The complex patterns of verbally coded analogues of reality are social 
analogues, and now we are speaking of a level of interaction that includes 
the elements of individual, external reality, cognition, and society and 
socialization. Now it is possible of conceptualize a discrepancy between 
reality perceptions of the individual and social analogues of reality 
utilized by the surrounding culture, and to account for both awareness and 
lack of awareness of oppression, if it were to exist, is an easy matter.

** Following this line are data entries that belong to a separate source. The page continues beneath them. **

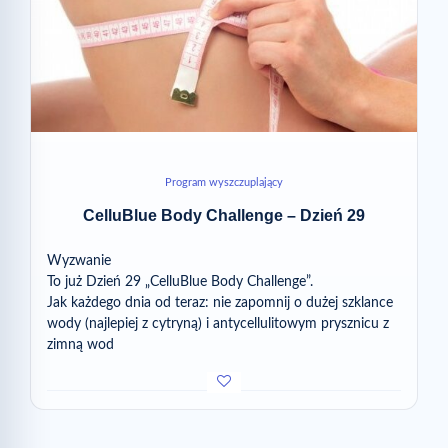
Program wyszczuplający
CelluBlue Body Challenge – Dzień 29
Wyzwanie
To już Dzień 29 „CelluBlue Body Challenge”.
Jak każdego dnia od teraz: nie zapomnij o dużej szklance
wody (najlepiej z cytryną) i antycellulitowym prysznicu z
zimną wod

Pirsig mentions in his introduction of the concepts of classical and 
romantic esthetic that the classical mode of understanding (analytical and 
reductionistic) tends to be associated with masculinity and the romantic 
esthetic (intuitive and holistic) with femininity. Although he deemphasizes 
the gender connection, the thesis of his book concerns the degree to which 
Quality has been disregarded, both in the romantic and the classical mode, 
and that the world has for a long time operated on the erroneous premise 
that analysis and rationality can be detached from subjectivity and emotion, 
that science can be separated from art."